• _EXERCISE DETAILS_
The records below must be returned exactly, with every picture left out.

(DATA FOR ANALYSIS Opens)

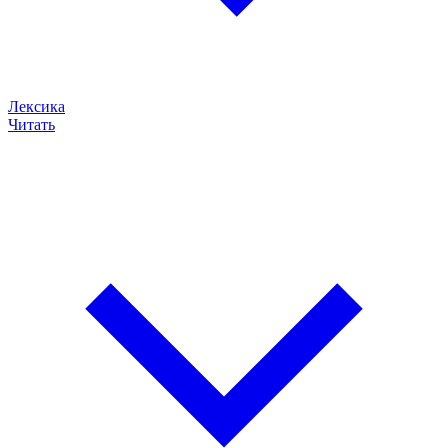
Лексика
Читать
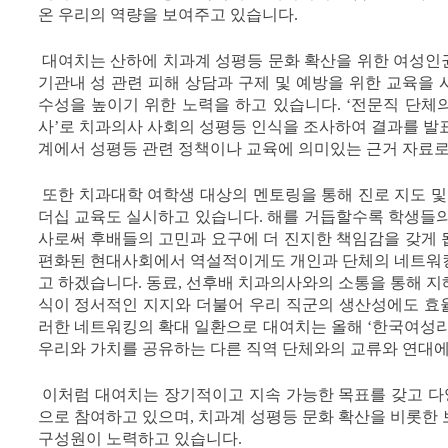
온 우리의 역량을 보여주고 있습니다.
대여치는 산하에 치과계 성평등 문화 확산을 위한 여성인
기관내 성 관련 피해 상담과 구제 및 예방을 위한 교육을
수성을 높이기 위한 노력을 하고 있습니다. ‘전문직 단체
사’로 치과의사 사회의 성평등 인식을 조사하여 결과를 발
계에서 성평등 관련 정책이나 교육에 의미있는 근거 자료로
또한 치과대학 여학생 대상의 멘토링을 통해 진로 지도 및
더십 교육도 실시하고 있습니다. 해를 거듭할수록 학생들의
사로써 후배들의 고민과 요구에 더 진지한 책임감을 갖게 
편화된 현대사회에서 역설적이게도 개인과 단체의 네트워
고 하겠습니다. 동료, 선후배 치과의사와의 소통을 통해 
식이 정서적인 지지와 더불어 우리 직군의 생산성에도 효
러한 네트워킹의 확대 일환으로 대여치는 올해 ‘한국여성리
우리와 가치를 공유하는 다른 직역 단체와의 교류와 연대에
이처럼 대여치는 장기적이고 지속 가능한 목표를 갖고 
으로 참여하고 있으며, 치과계 성평등 문화 확산을 비롯한
구성원이 노력하고 있습니다.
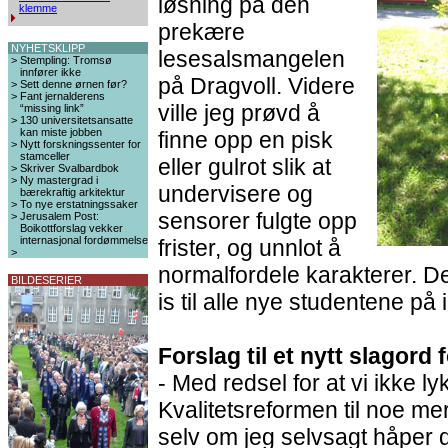
løsning på den
klemme
prekære
NYHETSKLIPP
lesesalsmangelen
>
Stempling: Tromsø
innfører ikke
på Dragvoll. Videre
>
Sett denne ørnen før?
>
Fant jernalderens
ville jeg prøvd å
“missing link”
>
130 universitetsansatte
kan miste jobben
finne opp en pisk
>
Nytt forskningssenter for
stamceller
eller gulrot slik at
>
Skriver Svalbardbok
>
Ny mastergrad i
undervisere og
bærekraftig arkitektur
>
To nye erstatningssaker
sensorer fulgte opp
>
Jerusalem Post:
Boikottforslag vekker
internasjonal fordømmelse
frister, og unnlot å
>
normalfordele karakterer. De
BILDESERIER
is til alle nye studentene p
Forslag til et nytt slagord
- Med redsel for at vi ikke ly
Kvalitetsreformen til noe me
selv om jeg selvsagt håper 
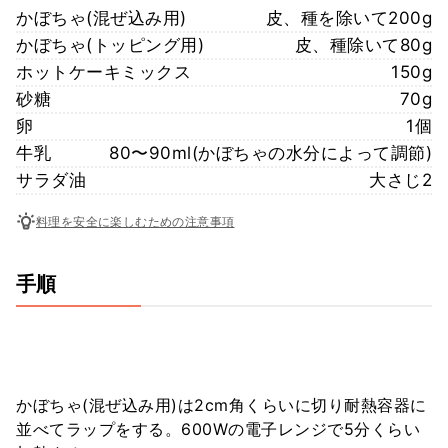
かぼちゃ(混ぜ込み用)
皮、種を除いて200g
かぼちゃ(トッピング用)
皮、種除いて80g
ホットケーキミックス
150g
砂糖
70g
卵
1個
牛乳
80〜90ml(かぼちゃの水分によって調節)
サラダ油
大さじ2
料理を安全に楽しむための注意事項
手順
かぼちゃ(混ぜ込み用)は2cm角くらいに切り耐熱容器に
並べてラップをする。600Wの電子レンジで5分くらい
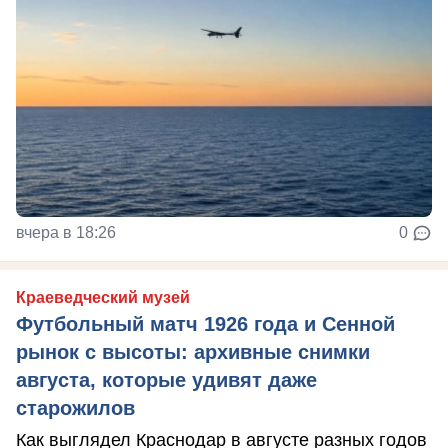
вчера в 18:26
0
Краеведческий музей
Футбольный матч 1926 года и Сенной
рынок с высоты: архивные снимки
августа, которые удивят даже
старожилов
Как выглядел Краснодар в августе разных годов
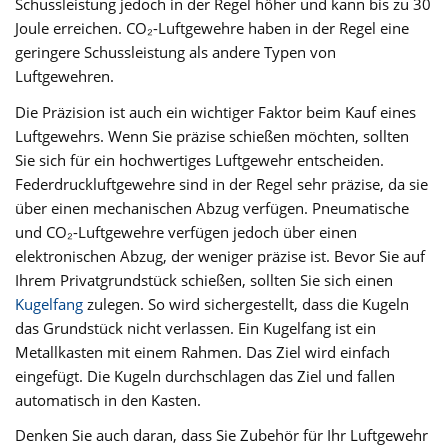
Schussleistung jedoch in der Regel höher und kann bis zu 30
Joule erreichen. CO₂-Luftgewehre haben in der Regel eine
geringere Schussleistung als andere Typen von
Luftgewehren.
Die Präzision ist auch ein wichtiger Faktor beim Kauf eines
Luftgewehrs. Wenn Sie präzise schießen möchten, sollten
Sie sich für ein hochwertiges Luftgewehr entscheiden.
Federdruckluftgewehre sind in der Regel sehr präzise, da sie
über einen mechanischen Abzug verfügen. Pneumatische
und CO₂-Luftgewehre verfügen jedoch über einen
elektronischen Abzug, der weniger präzise ist. Bevor Sie auf
Ihrem Privatgrundstück schießen, sollten Sie sich einen
Kugelfang
zulegen. So wird sichergestellt, dass die Kugeln
das Grundstück nicht verlassen. Ein Kugelfang ist ein
Metallkasten mit einem Rahmen. Das Ziel wird einfach
eingefügt. Die Kugeln durchschlagen das Ziel und fallen
automatisch in den Kasten.
Denken Sie auch daran, dass Sie Zubehör für Ihr Luftgewehr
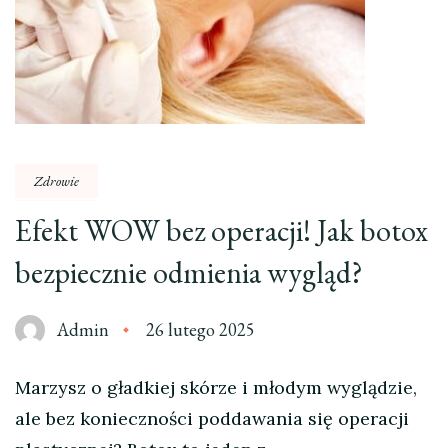
Zdrowie
Efekt WOW bez operacji! Jak botox
bezpiecznie odmienia wygląd?
Admin
26 lutego 2025
Marzysz o gładkiej skórze i młodym wyglądzie,
ale bez konieczności poddawania się operacji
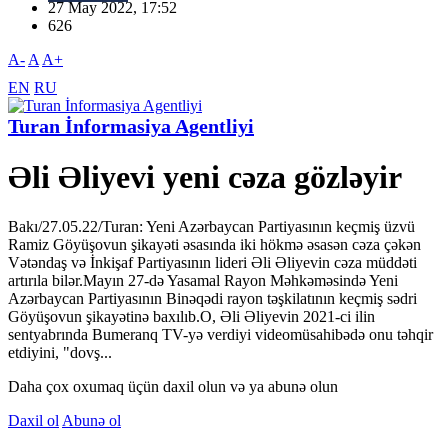
27 May 2022, 17:52
626
A-
A
A+
EN
RU
Turan İnformasiya Agentliyi
Əli Əliyevi yeni cəza gözləyir
Bakı/27.05.22/Turan: Yeni Azərbaycan Partiyasının keçmiş üzvü
Ramiz Göyüşovun şikayəti əsasında iki hökmə əsasən cəza çəkən
Vətəndaş və İnkişaf Partiyasının lideri Əli Əliyevin cəza müddəti
artırıla bilər.Mayın 27-də Yasamal Rayon Məhkəməsində Yeni
Azərbaycan Partiyasının Binəqədi rayon təşkilatının keçmiş sədri
Göyüşovun şikayətinə baxılıb.O, Əli Əliyevin 2021-ci ilin
sentyabrında Bumeranq TV-yə verdiyi videomüsahibədə onu təhqir
etdiyini, "dovş...
Daha çox oxumaq üçün daxil olun və ya abunə olun
Daxil ol
Abunə ol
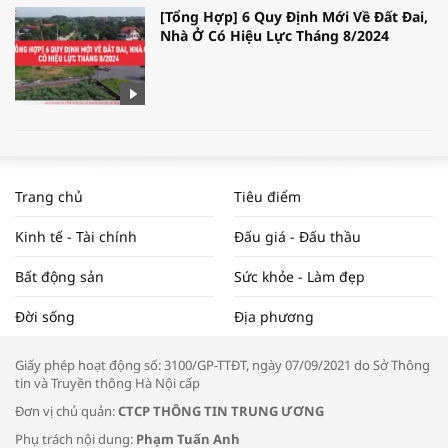
[Tổng Hợp] 6 Quy Định Mới Về Đất Đai,
Nhà Ở Có Hiệu Lực Tháng 8/2024
WORLDBANK DỰ BÁO KINH TẾ VIỆT
NAM NĂM 2024 VÀ NĂM 2025 | NHỊP
Trang chủ
Tiêu điểm
ĐẬP THỊ TRƯỜNG #62
Kinh tế - Tài chính
Đấu giá - Đấu thầu
Bất động sản
Sức khỏe - Làm đẹp
Tọa đàm “Xúc tiến thương mại: Khơi
Đời sống
Địa phương
thông đầu ra cho sản phẩm OCOP”
Giấy phép hoạt động số: 3100/GP-TTĐT, ngày 07/09/2021 do Sở Thông
tin và Truyền thông Hà Nội cấp
Đơn vị chủ quản:
CTCP THÔNG TIN TRUNG ƯƠNG
Phụ trách nội dung:
Phạm Tuấn Anh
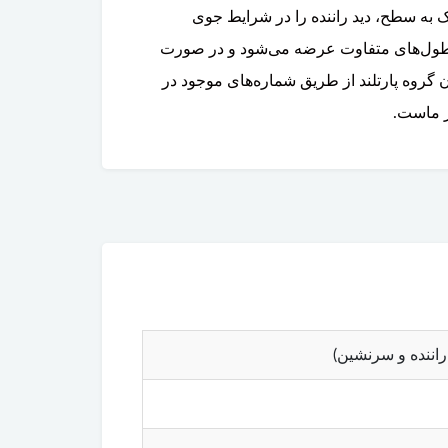
 به سطح، دید راننده را در شرایط جوی
ت راننده و سرنشین) با طول‌های متفاوت عرضه می‌شود و در صورت
 گروه پارتلند از طریق شماره‌های موجود در
ز ماست.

(DATA FOR ANALYSIS Closes)

• _RESULT BELOW_
Лексика
Читать
온 우리의 역량을 보여주고 있습니다.
대여치는 산하에 치과계 성평등 문화 확산을 위한 여성인
기관내 성 관련 피해 상담과 구제 및 예방을 위한 교육을
수성을 높이기 위한 노력을 하고 있습니다. ‘전문직 단체
사’로 치과의사 사회의 성평등 인식을 조사하여 결과를 발
계에서 성평등 관련 정책이나 교육에 의미있는 근거 자료로
또한 치과대학 여학생 대상의 멘토링을 통해 진로 지도 및
더십 교육도 실시하고 있습니다. 해를 거듭할수록 학생들의
사로써 후배들의 고민과 요구에 더 진지한 책임감을 갖게 
편화된 현대사회에서 역설적이게도 개인과 단체의 네트워
고 하겠습니다. 동료, 선후배 치과의사와의 소통을 통해 
식이 정서적인 지지와 더불어 우리 직군의 생산성에도 효
러한 네트워킹의 확대 일환으로 대여치는 올해 ‘한국여성리
우리와 가치를 공유하는 다른 직역 단체와의 교류와 연대에
이처럼 대여치는 장기적이고 지속 가능한 목표를 갖고 
으로 참여하고 있으며, 치과계 성평등 문화 확산을 비롯한
구성원이 노력하고 있습니다.
løsning på den
klemme
prekære
NYHETSKLIPP
lesesalsmangelen
>
Stempling: Tromsø
innfører ikke
på Dragvoll. Videre
>
Sett denne ørnen før?
>
Fant jernalderens
ville jeg prøvd å
“missing link”
>
130 universitetsansatte
kan miste jobben
finne opp en pisk
>
Nytt forskningssenter for
stamceller
eller gulrot slik at
>
Skriver Svalbardbok
>
Ny mastergrad i
undervisere og
bærekraftig arkitektur
>
To nye erstatningssaker
sensorer fulgte opp
>
Jerusalem Post:
Boikottforslag vekker
internasjonal fordømmelse
frister, og unnlot å
>
normalfordele karakterer. De
BILDESERIER
is til alle nye studentene p
Forslag til et nytt slagord
- Med redsel for at vi ikke ly
Kvalitetsreformen til noe me
selv om jeg selvsagt håper 
かぼちゃ(混ぜ込み用)
皮、種を除いて200g
かぼちゃ(トッピング用)
皮、種除いて80g
ホットケーキミックス
150g
砂糖
70g
卵
1個
牛乳
80〜90ml(かぼちゃの水分によって調節)
サラダ油
大さじ2
料理を安全に楽しむための注意事項
手順
かぼちゃ(混ぜ込み用)は2cm角くらいに切り耐熱容器に
並べてラップをする。600Wの電子レンジで5分くらい
вчера в 18:26
0
Краеведческий музей
Футбольный матч 1926 года и Сенной
рынок с высоты: архивные снимки
августа, которые удивят даже
старожилов
Как выглядел Краснодар в августе разных годов
Schussleistung jedoch in der Regel höher und kann bis zu 30
Joule erreichen. CO₂-Luftgewehre haben in der Regel eine
geringere Schussleistung als andere Typen von
Luftgewehren.
Die Präzision ist auch ein wichtiger Faktor beim Kauf eines
Luftgewehrs. Wenn Sie präzise schießen möchten, sollten
Sie sich für ein hochwertiges Luftgewehr entscheiden.
Federdruckluftgewehre sind in der Regel sehr präzise, da sie
über einen mechanischen Abzug verfügen. Pneumatische
und CO₂-Luftgewehre verfügen jedoch über einen
elektronischen Abzug, der weniger präzise ist. Bevor Sie auf
Ihrem Privatgrundstück schießen, sollten Sie sich einen
Kugelfang
zulegen. So wird sichergestellt, dass die Kugeln
das Grundstück nicht verlassen. Ein Kugelfang ist ein
Metallkasten mit einem Rahmen. Das Ziel wird einfach
eingefügt. Die Kugeln durchschlagen das Ziel und fallen
automatisch in den Kasten.
Denken Sie auch daran, dass Sie Zubehör für Ihr Luftgewehr
Zdrowie
Efekt WOW bez operacji! Jak botox
bezpiecznie odmienia wygląd?
Admin
26 lutego 2025
Marzysz o gładkiej skórze i młodym wyglądzie,
ale bez konieczności poddawania się operacji
27 May 2022, 17:52
626
A-
A
A+
EN
RU
Turan İnformasiya Agentliyi
Əli Əliyevi yeni cəza gözləyir
Bakı/27.05.22/Turan: Yeni Azərbaycan Partiyasının keçmiş üzvü
Ramiz Göyüşovun şikayəti əsasında iki hökmə əsasən cəza çəkən
Vətəndaş və İnkişaf Partiyasının lideri Əli Əliyevin cəza müddəti
artırıla bilər.Mayın 27-də Yasamal Rayon Məhkəməsində Yeni
Azərbaycan Partiyasının Binəqədi rayon təşkilatının keçmiş sədri
Göyüşovun şikayətinə baxılıb.O, Əli Əliyevin 2021-ci ilin
sentyabrında Bumeranq TV-yə verdiyi videomüsahibədə onu təhqir
etdiyini, "dovş...
Daha çox oxumaq üçün daxil olun və ya abunə olun
Daxil ol
Abunə ol
[Tổng Hợp] 6 Quy Định Mới Về Đất Đai,
Nhà Ở Có Hiệu Lực Tháng 8/2024
WORLDBANK DỰ BÁO KINH TẾ VIỆT
NAM NĂM 2024 VÀ NĂM 2025 | NHỊP
Trang chủ
Tiêu điểm
ĐẬP THỊ TRƯỜNG #62
Kinh tế - Tài chính
Đấu giá - Đấu thầu
Bất động sản
Sức khỏe - Làm đẹp
Tọa đàm “Xúc tiến thương mại: Khơi
Đời sống
Địa phương
thông đầu ra cho sản phẩm OCOP”
Giấy phép hoạt động số: 3100/GP-TTĐT, ngày 07/09/2021 do Sở Thông
tin và Truyền thông Hà Nội cấp
Đơn vị chủ quản:
CTCP THÔNG TIN TRUNG ƯƠNG
Phụ trách nội dung:
Phạm Tuấn Anh
 به سطح، دید راننده را در شرایط جوی
ت راننده و سرنشین) با طول‌های متفاوت عرضه می‌شود و در صورت
 گروه پارتلند از طریق شماره‌های موجود در
ز ماست.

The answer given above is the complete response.